Collected data
===

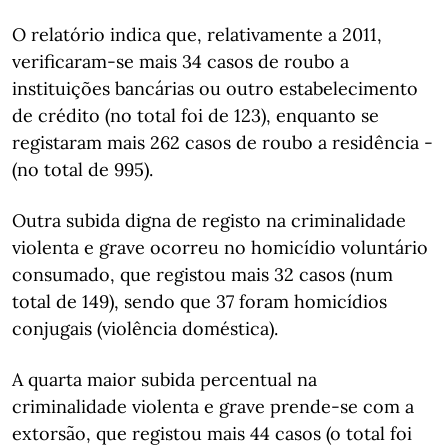
O relatório indica que, relativamente a 2011,
verificaram-se mais 34 casos de roubo a
instituições bancárias ou outro estabelecimento
de crédito (no total foi de 123), enquanto se
registaram mais 262 casos de roubo a residência -
(no total de 995).
Outra subida digna de registo na criminalidade
violenta e grave ocorreu no homicídio voluntário
consumado, que registou mais 32 casos (num
total de 149), sendo que 37 foram homicídios
conjugais (violência doméstica).
A quarta maior subida percentual na
criminalidade violenta e grave prende-se com a
extorsão, que registou mais 44 casos (o total foi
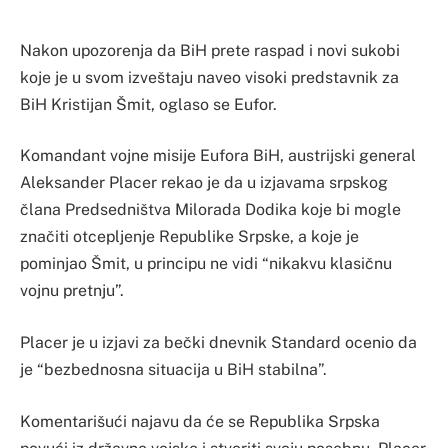
Nakon upozorenja da BiH prete raspad i novi sukobi
koje je u svom izveštaju naveo visoki predstavnik za
BiH Kristijan Šmit, oglaso se Eufor.
Komandant vojne misije Eufora BiH, austrijski general
Aleksander Placer rekao je da u izjavama srpskog
člana Predsedništva Milorada Dodika koje bi mogle
značiti otcepljenje Republike Srpske, a koje je
pominjao Šmit, u principu ne vidi “nikakvu klasičnu
vojnu pretnju”.
Placer je u izjavi za bečki dnevnik Standard ocenio da
je “bezbednosna situacija u BiH stabilna”.
Komentarišući najavu da će se Republika Srpska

===

> [PROBLEM DETAILS]: Could you reproduce exactly, and only, the lines from the start of the records through the line containing "pominjao Šmit, u", leaving out the pictures?

> [EXERCISE SOLUTION]:
O relatório indica que, relativamente a 2011,
verificaram-se mais 34 casos de roubo a
instituições bancárias ou outro estabelecimento
de crédito (no total foi de 123), enquanto se
registaram mais 262 casos de roubo a residência -
(no total de 995).
Outra subida digna de registo na criminalidade
violenta e grave ocorreu no homicídio voluntário
consumado, que registou mais 32 casos (num
total de 149), sendo que 37 foram homicídios
conjugais (violência doméstica).
A quarta maior subida percentual na
criminalidade violenta e grave prende-se com a
extorsão, que registou mais 44 casos (o total foi
Nakon upozorenja da BiH prete raspad i novi sukobi
koje je u svom izveštaju naveo visoki predstavnik za
BiH Kristijan Šmit, oglaso se Eufor.
Komandant vojne misije Eufora BiH, austrijski general
Aleksander Placer rekao je da u izjavama srpskog
člana Predsedništva Milorada Dodika koje bi mogle
značiti otcepljenje Republike Srpske, a koje je
pominjao Šmit, u principu ne vidi “nikakvu klasičnu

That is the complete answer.